The latest version of the package is available on github. A build of the documentation can be found at Read the docs. The documentation includes Installtion notes.

Funding

The package was created and is maintained by Till Stensitzki. The package was created while being employed in the Heyne group and was therefore founded by the DFG via SFB 1078 and SFB 1114. Recent development focussed on 2D-spectroscopy is part of my stay in the Ultrafast Structual Dynamics Group in Potsdam under Müller-Werkmeister.

Scope of the project

I like to include any kind of algorithm or data structure which comes up in ultrafast spectropy. I am also open to add a graphical interface to the package, but as experience shows, a GUI brings in a lot of maintenance burden. Hence, the first target is a interactive data-explorer for the jupyter notebook.

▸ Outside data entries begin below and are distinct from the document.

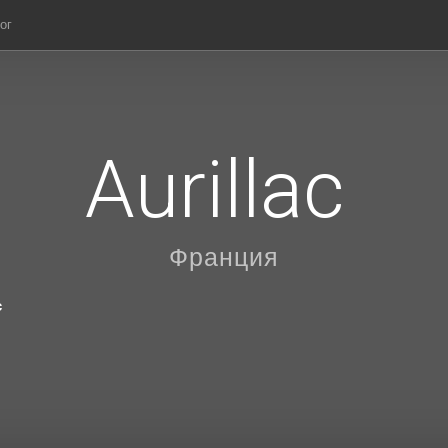
ог
Aurillac
Франция
c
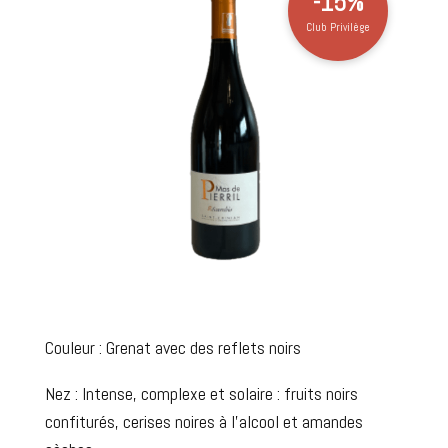
-15%
Club Privilège
Couleur :
Grenat avec des reflets noirs
Nez :
Intense, complexe et solaire : fruits noirs
confiturés, cerises noires à l’alcool et amandes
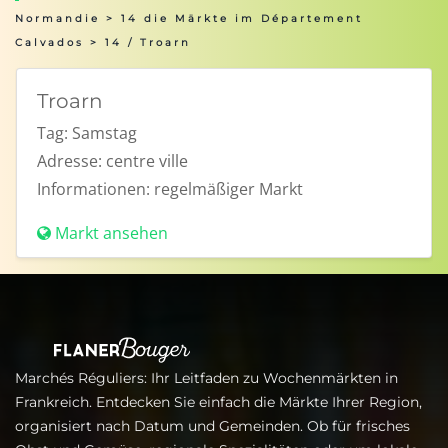
Normandie
>
14 die Märkte im Département
Calvados
> 14 / Troarn
Troarn
Tag:
Samstag
Adresse:
centre ville
Informationen:
regelmäßiger Markt
Markt ansehen
Marchés Réguliers: Ihr Leitfaden zu Wochenmärkten in
Frankreich. Entdecken Sie einfach die Märkte Ihrer Region,
organisiert nach Datum und Gemeinden. Ob für frisches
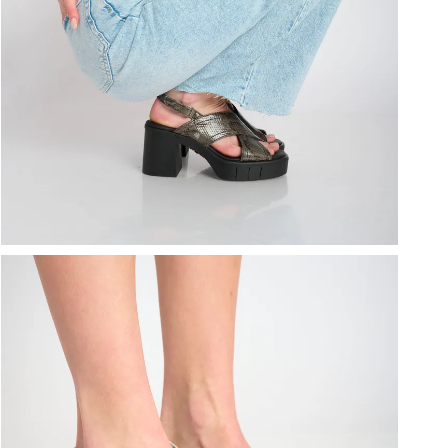
ברפוט
נעליים טבעוניות
גרביים
נעלי ברפוט
גרביים
לכל המותגים שלנו
תיקי גב ולפטופ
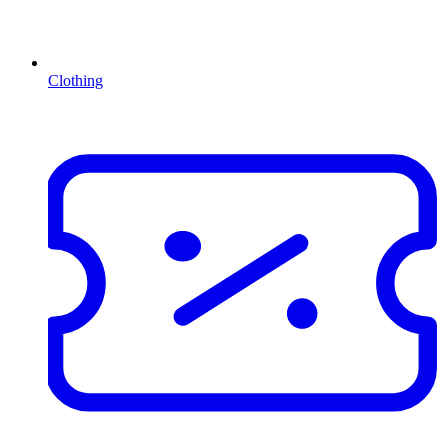
Clothing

This package also tries its best to follow modern software practices. This includes version control using git, continues integration testing via github action and a decent documentation hosted on Read the docs.

Features

The current releases centers around working with time-resolved spectra:

  • Generate publication-ready plots with minimal effort.

  • Perform global fitting of transient data, including DAS, SAS, and compartment modeling.

  • Analyze polarization-resolved datasets.

  • Easily process data by selecting, filtering, and recalibrating it.

  • Correct dispersion automatically in the case of chirped spectra.

  • Obtain accurate error estimates for fitting results using lmfit <http://lmfit.github.io/lmfit-py/>_.

  • Analyze lifetime-density using regularized regression.

  • Analyze 2D spectroscopy data, including CLS-decay, diagonal extraction, pump-slice-amplitude spectrum, integration, and Gaussian fitting.

Users

At the moment it is mostly me and other people in my groups. I would be happy if anyone would like to join the project!

Citiation

If you use this package in your research, please cite the zenodo entry at the top.

License

Standard BSD-License. See the LICENSE file for more details.